The Bank of England sent a stark warning that Britain risks a double-whammy of a recession and inflation above 10 per cent as it raised interest rates on Thursday to their highest since 2009, hiking by quarter of a percentage point to 1 per cent.
The pound fell by more than a cent against the US dollar to hit its lowest level since mid-2020, below $1.24, as the gloominess of the BoE’s new forecasts for the world’s fifth-largest economy caught investors by surprise.
They also trimmed bets on the central bank hiking rates aggressively this year. Short-dated British government bond yields slid sharply.
The BoE’s nine rate-setters voted 6-3 for the rise in Bank Rate from 0.75 per cent, with Catherine Mann, Jonathan Haskel and Michael Saunders calling for a bigger increase to 1.25 per cent.
Officials also said they would consider beginning the process of actively selling bonds purchased under quantitative easing, a milestone for the policy which began over a decade ago. No major central bank has yet conducted active sales of government bonds.

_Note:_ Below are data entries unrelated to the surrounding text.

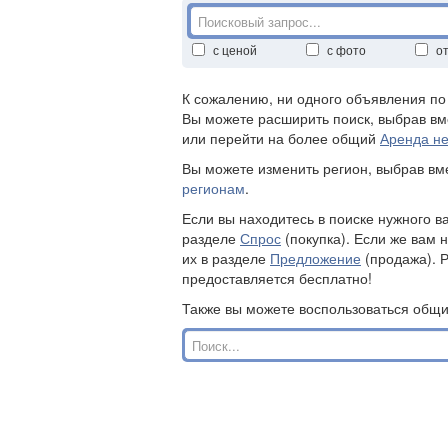
с ценой
с фото
о
К сожалению, ни одного объявления п
Вы можете расширить поиск, выбрав вм
или перейти на более общий
Аренда н
Вы можете изменить регион, выбрав в
регионам
.
Если вы находитесь в поиске нужного в
разделе
Спрос
(покупка). Если же вам 
их в разделе
Предложение
(продажа). 
предоставляется бесплатно!
Также вы можете воспользоваться общ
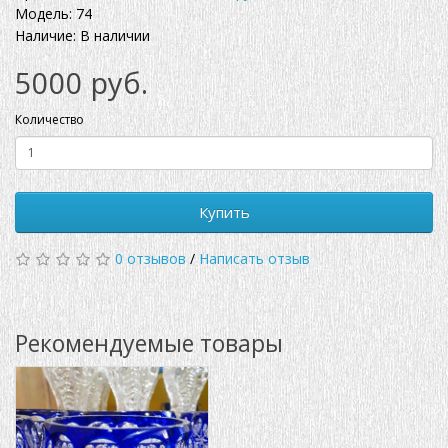
Модель: 74
Наличие: В наличии
5000 руб.
Количество
Купить
0 отзывов
/
Написать отзыв
Рекомендуемые товары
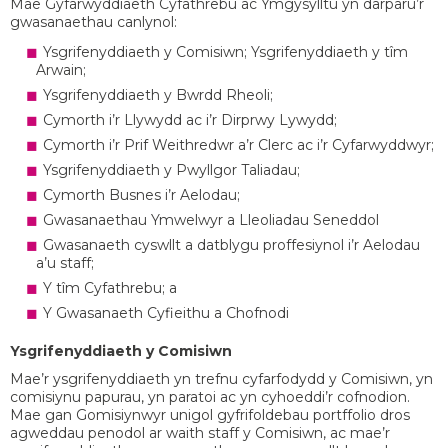
Mae Gyfarwyddiaeth Cyfathrebu ac Ymgysylltu yn darparu’r
gwasanaethau canlynol:
Ysgrifenyddiaeth y Comisiwn; Ysgrifenyddiaeth y tîm
Arwain;
Ysgrifenyddiaeth y Bwrdd Rheoli;
Cymorth i’r Llywydd ac i’r Dirprwy Lywydd;
Cymorth i’r Prif Weithredwr a’r Clerc ac i’r Cyfarwyddwyr;
Ysgrifenyddiaeth y Pwyllgor Taliadau;
Cymorth Busnes i’r Aelodau;
Gwasanaethau Ymwelwyr a Lleoliadau Seneddol
Gwasanaeth cyswllt a datblygu proffesiynol i’r Aelodau
a’u staff;
Y tîm Cyfathrebu; a
Y Gwasanaeth Cyfieithu a Chofnodi
Ysgrifenyddiaeth y Comisiwn
Mae’r ysgrifenyddiaeth yn trefnu cyfarfodydd y Comisiwn, yn
comisiynu papurau, yn paratoi ac yn cyhoeddi’r cofnodion.
Mae gan Gomisiynwyr unigol gyfrifoldebau portffolio dros
agweddau penodol ar waith staff y Comisiwn, ac mae’r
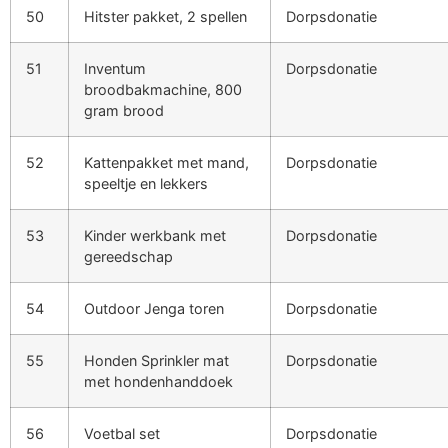
50
Hitster pakket, 2 spellen
Dorpsdonatie
51
Inventum
Dorpsdonatie
broodbakmachine, 800
gram brood
52
Kattenpakket met mand,
Dorpsdonatie
speeltje en lekkers
53
Kinder werkbank met
Dorpsdonatie
gereedschap
54
Outdoor Jenga toren
Dorpsdonatie
55
Honden Sprinkler mat
Dorpsdonatie
met hondenhanddoek
56
Voetbal set
Dorpsdonatie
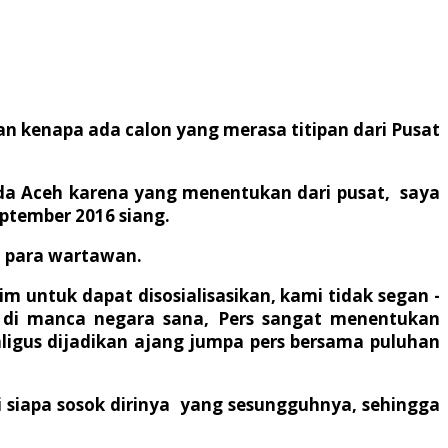
ran kenapa ada calon yang merasa titipan dari Pusat
lukada Aceh karena yang menentukan dari pusat, saya
eptember 2016 siang.
a para wartawan.
 untuk dapat disosialisasikan, kami tidak segan -
i di manca negara sana, Pers sangat menentukan
ligus dijadikan ajang jumpa pers bersama puluhan
siapa sosok dirinya yang sesungguhnya, sehingga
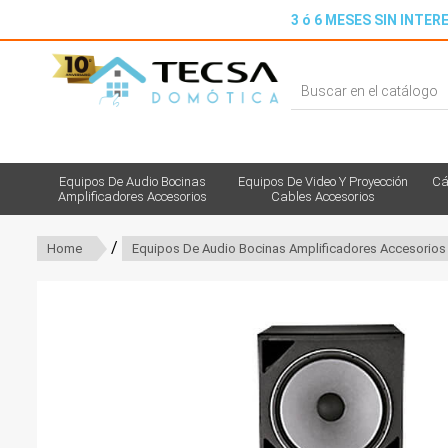
3 ó 6 MESES SIN INTERE
Equipos De Audio Bocinas
Equipos De Video Y Proyección
Cá
Amplificadores Accesorios
Cables Accesorios
/
Home
Equipos De Audio Bocinas Amplificadores Accesorios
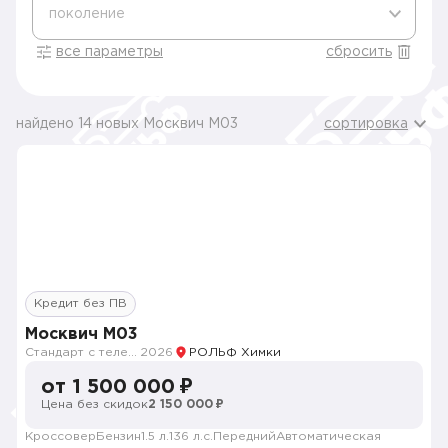
поколение
все параметры
сбросить
найдено 14 новых Москвич M03
сортировка
Кредит без ПВ
Москвич M03
Стандарт с телематикой 2026
2026
РОЛЬФ Химки
от 1 500 000 ₽
Цена без скидок
2 150 000 ₽
Кроссовер
Бензин
1.5 л.
136 л.с.
Передний
Автоматическая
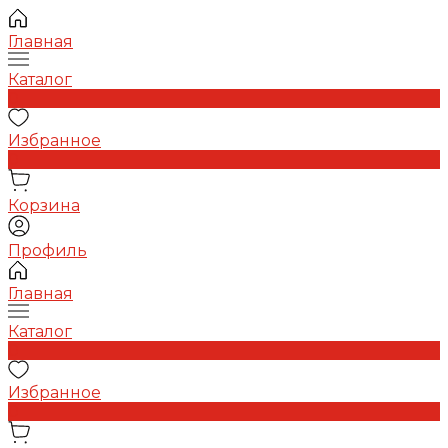
Главная
Каталог
0
Избранное
0
Корзина
Профиль
Главная
Каталог
0
Избранное
0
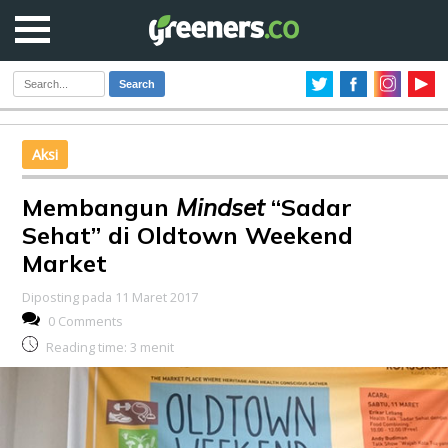
Search
Aksi
Membangun
Mindset
“Sadar
Sehat” di Oldtown Weekend
Market
Diposting pada 11 Maret 2017
0 Comments
Reading time:
3
menit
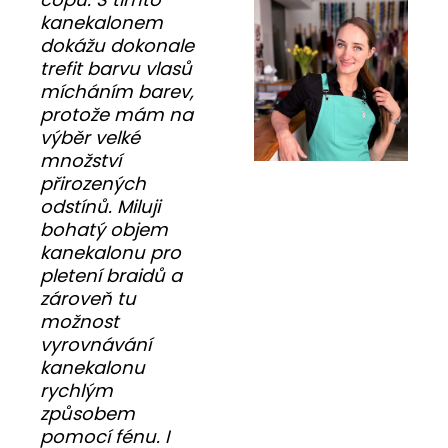
kanekalonem
dokážu dokonale
trefit barvu vlasů
mícháním barev,
protože mám na
výběr velké
množství
přirozených
odstínů. Miluji
bohatý objem
kanekalonu pro
pletení braidů a
zároveň tu
možnost
vyrovnávání
kanekalonu
rychlým
způsobem
pomocí fénu. I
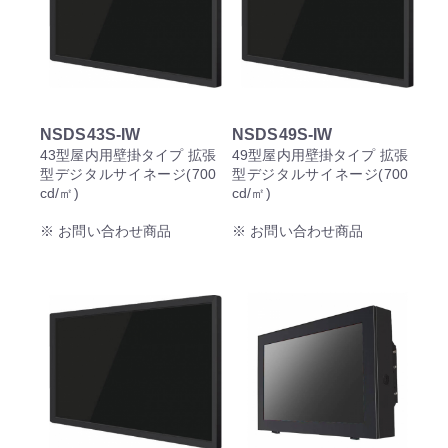
NSDS43S-IW
NSDS49S-IW
43型屋内用壁掛タイプ 拡張
49型屋内用壁掛タイプ 拡張
型デジタルサイネージ(700
型デジタルサイネージ(700
cd/㎡)
cd/㎡)
※ お問い合わせ商品
※ お問い合わせ商品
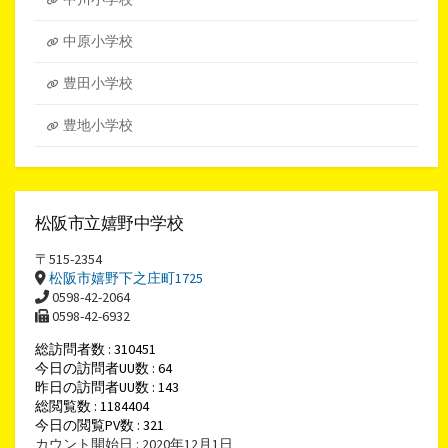
中原小学校
豊田小学校
豊地小学校
松阪市立嬉野中学校
〒515-2354
松阪市嬉野下之庄町1725
0598-42-2064
0598-42-6932
総訪問者数 : 310451
今日の訪問者UU数 : 64
昨日の訪問者UU数 : 143
総閲覧数 : 1184404
今日の閲覧PV数 : 321
カウント開始日 : 2020年12月1日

Central banks are scrambling to cope with a surge in inflation that they described as transitory when it began with the post-pandemic reopening of the global economy, before Russia’s invasion of Ukraine sent energy prices spiralling.
The BoE said it was also worried about the impact of renewed Covid-19 lockdowns in China which threaten to hit supply chains again and add to inflation pressures.
“It is a very weak projection, a very sharp slowdown,” BoE Governor Andrew Bailey told reporters. “There’s a technical definition of a recession it doesn’t meet — but put that to one side — it is a very sharp slowdown in activity.”